_Exercise_
Restate the listing below word for word, omitting any images.

------------------------------------

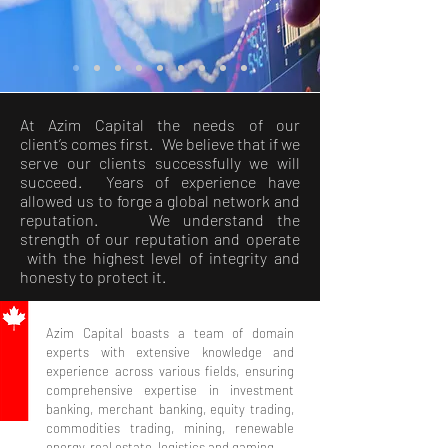
At Azim Capital the needs of our
client’s comes first. We believe that if we
serve our clients successfully we will
succeed. Years of experience have
allowed us to forge a global network and
reputation. We understand the
strength of our reputation and operate
with the highest level of integrity and
honesty to protect it.
Azim Capital boasts a team of domain
experts with extensive knowledge and
experience across various fields, ensuring
comprehensive expertise in investment
banking, merchant banking, equity trading,
commodities trading, mining, renewable
energy, real estate, logistics and gaming.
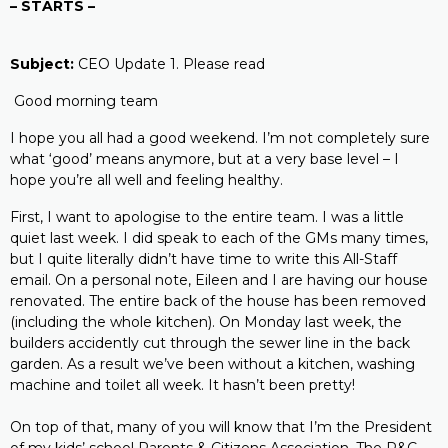
– STARTS –
Subject:
CEO Update 1. Please read
Good morning team
I hope you all had a good weekend. I’m not completely sure
what ‘good’ means anymore, but at a very base level – I
hope you’re all well and feeling healthy.
First, I want to apologise to the entire team. I was a little
quiet last week. I did speak to each of the GMs many times,
but I quite literally didn’t have time to write this All-Staff
email. On a personal note, Eileen and I are having our house
renovated. The entire back of the house has been removed
(including the whole kitchen). On Monday last week, the
builders accidently cut through the sewer line in the back
garden. As a result we’ve been without a kitchen, washing
machine and toilet all week. It hasn’t been pretty!
On top of that, many of you will know that I’m the President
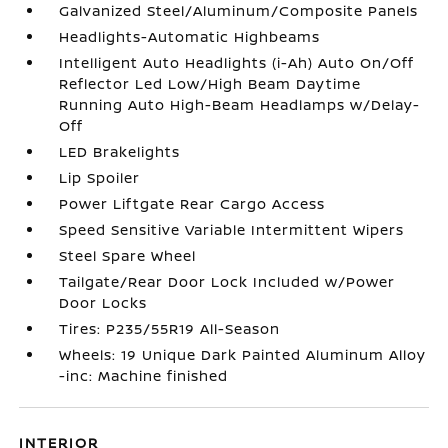
Galvanized Steel/Aluminum/Composite Panels
Headlights-Automatic Highbeams
Intelligent Auto Headlights (i-Ah) Auto On/Off
Reflector Led Low/High Beam Daytime
Running Auto High-Beam Headlamps w/Delay-
Off
LED Brakelights
Lip Spoiler
Power Liftgate Rear Cargo Access
Speed Sensitive Variable Intermittent Wipers
Steel Spare Wheel
Tailgate/Rear Door Lock Included w/Power
Door Locks
Tires: P235/55R19 All-Season
Wheels: 19 Unique Dark Painted Aluminum Alloy
-inc: Machine finished
INTERIOR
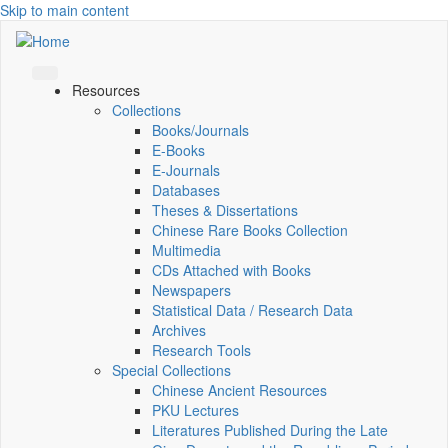
Skip to main content
Resources
Collections
Books/Journals
E-Books
E‑Journals
Databases
Theses & Dissertations
Chinese Rare Books Collection
Multimedia
CDs Attached with Books
Newspapers
Statistical Data / Research Data
Archives
Research Tools
Special Collections
Chinese Ancient Resources
PKU Lectures
Literatures Published During the Late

------------------------------------

_Solution to the exercise_
At Azim Capital the needs of our
client’s comes first. We believe that if we
serve our clients successfully we will
succeed. Years of experience have
allowed us to forge a global network and
reputation. We understand the
strength of our reputation and operate
with the highest level of integrity and
honesty to protect it.
Azim Capital boasts a team of domain
experts with extensive knowledge and
experience across various fields, ensuring
comprehensive expertise in investment
banking, merchant banking, equity trading,
commodities trading, mining, renewable
energy, real estate, logistics and gaming.
– STARTS –
Subject:
CEO Update 1. Please read
Good morning team
I hope you all had a good weekend. I’m not completely sure
what ‘good’ means anymore, but at a very base level – I
hope you’re all well and feeling healthy.
First, I want to apologise to the entire team. I was a little
quiet last week. I did speak to each of the GMs many times,
but I quite literally didn’t have time to write this All-Staff
email. On a personal note, Eileen and I are having our house
renovated. The entire back of the house has been removed
(including the whole kitchen). On Monday last week, the
builders accidently cut through the sewer line in the back
garden. As a result we’ve been without a kitchen, washing
machine and toilet all week. It hasn’t been pretty!
On top of that, many of you will know that I’m the President
Galvanized Steel/Aluminum/Composite Panels
Headlights-Automatic Highbeams
Intelligent Auto Headlights (i-Ah) Auto On/Off
Reflector Led Low/High Beam Daytime
Running Auto High-Beam Headlamps w/Delay-
Off
LED Brakelights
Lip Spoiler
Power Liftgate Rear Cargo Access
Speed Sensitive Variable Intermittent Wipers
Steel Spare Wheel
Tailgate/Rear Door Lock Included w/Power
Door Locks
Tires: P235/55R19 All-Season
Wheels: 19 Unique Dark Painted Aluminum Alloy
-inc: Machine finished
INTERIOR
Skip to main content
Resources
Collections
Books/Journals
E-Books
E‑Journals
Databases
Theses & Dissertations
Chinese Rare Books Collection
Multimedia
CDs Attached with Books
Newspapers
Statistical Data / Research Data
Archives
Research Tools
Special Collections
Chinese Ancient Resources
PKU Lectures
Literatures Published During the Late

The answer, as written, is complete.